Bodley Head, 2016. ISBN (hardback): 978147923547.

The following is based heavily on the review in ‘The Oldie‘ magazine, November 2016: 

Science writer Philip Ball examines what he calls ‘an intimate connection between hydraulic engineering, governance, moral rectitude and metaphysical speculation that has no parallel anywhere in the world’. But to call this a ‘Secret History’ is misleading since the role played by water in China has always been recognised.

‘Successive empires and countless officials have risen and fallen on the quality and effectiveness of their hydrology, and ambitious engineering has drained the coffers of many dynasties in a culture in which competence in water management is seen as a proxy for fitness to rule,’ wrote Isabel Hilton in The Guardian. Indeed, ‘one school of Chinese history has argued that the very shape and nature of the Chinese state was determined by the need for water control projects – dams, levees, canals and diversions – that demanded the coercive mobilisation of the labour of millions of people down the centuries.’

Ball’s book ‘traverses fascinating, endlessly fertile territory’ wrote Christopher Harding in the Gulf News. He found the book to be ‘strongest on technology, society and statecraft’, with Ball showing ‘rival Daoist and Confucian ideas about the nature of water and humanity spilling over into rival theories of hydraulic engineering’.
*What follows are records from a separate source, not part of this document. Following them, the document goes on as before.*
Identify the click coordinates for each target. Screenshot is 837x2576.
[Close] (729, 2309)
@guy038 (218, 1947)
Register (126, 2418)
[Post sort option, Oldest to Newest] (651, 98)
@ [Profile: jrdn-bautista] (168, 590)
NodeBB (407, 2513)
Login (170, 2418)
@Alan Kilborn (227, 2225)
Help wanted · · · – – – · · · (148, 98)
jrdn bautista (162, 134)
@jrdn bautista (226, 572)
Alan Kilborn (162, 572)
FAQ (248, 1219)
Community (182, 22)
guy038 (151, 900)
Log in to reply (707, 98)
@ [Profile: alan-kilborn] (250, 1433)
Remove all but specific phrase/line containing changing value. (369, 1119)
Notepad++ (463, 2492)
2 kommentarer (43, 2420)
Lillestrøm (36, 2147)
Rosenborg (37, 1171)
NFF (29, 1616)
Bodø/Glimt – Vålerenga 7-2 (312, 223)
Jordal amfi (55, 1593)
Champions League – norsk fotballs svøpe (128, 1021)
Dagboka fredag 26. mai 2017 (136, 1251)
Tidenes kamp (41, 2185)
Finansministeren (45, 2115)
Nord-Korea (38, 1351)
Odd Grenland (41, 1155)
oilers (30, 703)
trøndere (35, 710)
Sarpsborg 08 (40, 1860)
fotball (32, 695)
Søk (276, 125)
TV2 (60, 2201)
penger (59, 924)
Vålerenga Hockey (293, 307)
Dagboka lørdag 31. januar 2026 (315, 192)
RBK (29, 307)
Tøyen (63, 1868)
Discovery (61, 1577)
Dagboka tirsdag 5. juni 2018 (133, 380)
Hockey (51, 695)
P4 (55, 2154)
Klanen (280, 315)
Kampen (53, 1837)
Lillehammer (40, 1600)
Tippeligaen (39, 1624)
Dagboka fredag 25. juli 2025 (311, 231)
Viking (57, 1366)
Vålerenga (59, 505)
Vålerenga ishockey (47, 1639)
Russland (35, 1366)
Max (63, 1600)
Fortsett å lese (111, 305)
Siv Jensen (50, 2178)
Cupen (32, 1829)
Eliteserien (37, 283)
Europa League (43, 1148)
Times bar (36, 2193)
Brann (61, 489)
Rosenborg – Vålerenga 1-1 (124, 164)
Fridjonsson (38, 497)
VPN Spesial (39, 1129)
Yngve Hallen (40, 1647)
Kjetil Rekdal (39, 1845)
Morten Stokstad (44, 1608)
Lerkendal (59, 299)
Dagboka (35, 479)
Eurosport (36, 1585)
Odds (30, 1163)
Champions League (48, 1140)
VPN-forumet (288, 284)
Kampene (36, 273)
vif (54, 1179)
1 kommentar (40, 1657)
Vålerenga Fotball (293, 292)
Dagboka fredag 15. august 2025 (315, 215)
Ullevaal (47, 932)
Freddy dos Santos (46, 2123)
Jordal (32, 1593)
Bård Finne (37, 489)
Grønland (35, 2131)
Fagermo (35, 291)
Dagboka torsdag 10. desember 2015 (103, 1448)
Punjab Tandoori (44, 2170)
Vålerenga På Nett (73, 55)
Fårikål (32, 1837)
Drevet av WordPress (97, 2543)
As Andrea Janku explained in her review in Nature, Ball’s book ‘is the portrait of a civilisation permeated by water, with patterns of thought influenced by the centrality of water to everyday life and, echoing that, practical affairs shaped by philosophical ideas based on the principal of flow’. From the late 1oth  century onwards, controlling the Yellow River ‘became tantamount to conrtolling the people’ and ‘state and society became trapped in an unsustainable hydraulic infrastructure’, while in warfare ‘rivers were harnessed as weapons’ [for example Chiang Kaishek’s bursting the levees of the Yellow River in 1937 to counter the Japanese army, and thus flooding 23,000 square km, killing 500,000 people and making at least 3 million homeless! (see page 215 in The Water Kingdom)].